Le gâteau, les cadeaux, le matériel, tout ça c’est évidemment super. Mais en homme humble qu’il est, Nadal s’en fiche un peu à vrai dire.

« Je crois que j’ai plus de choses que j’aurais pu en rêver dans cette vie. Ce que je veux c’est la santé pour moi et mes proches »

Non, lui, ce qu’il aime, c’est le moment en soi. Fêter son anniversaire sur le lieu le plus important de sa carrière de sportif, n’est-ce pas le plus grand des privilèges ? Comme si briller à Roland-Garros était son destin.

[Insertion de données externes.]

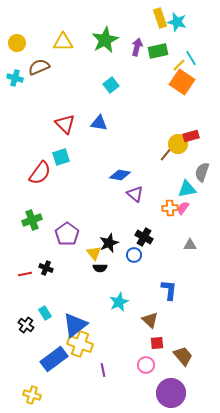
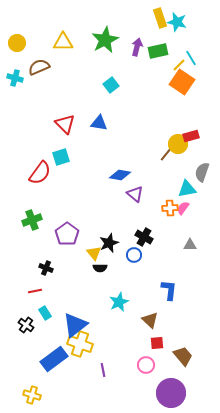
red line at (25, 274): moved 10 px right, 17 px down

« C’est toujours génial de fêter son anniversaire ici », a-t-il déclaré vendredi. « En plus j’ai un jour off, donc je vais pouvoir en profiter pour passer ce moment avec mes proches, ma famille », probablement au Mélia Alma Hôtel, véritable QG pour le nonuple vainqueur à Paris. On a tenté d’y passer un coup de fil pour savoir comment la petite fête se profilait, mais en vain. « L’établissement a reçu pour ordre de ne pas répondre aux demandes concernant la communication », nous dit-on.

Photo-dossier
Photo-dossier - Darko Vojinovic/AP/SIPA

L’Espagnol aime le calme. Il en a besoin pour viser la décima, et c’est lui qui le dit. « Moins j’ai de distraction, et mieux cela vaudra ».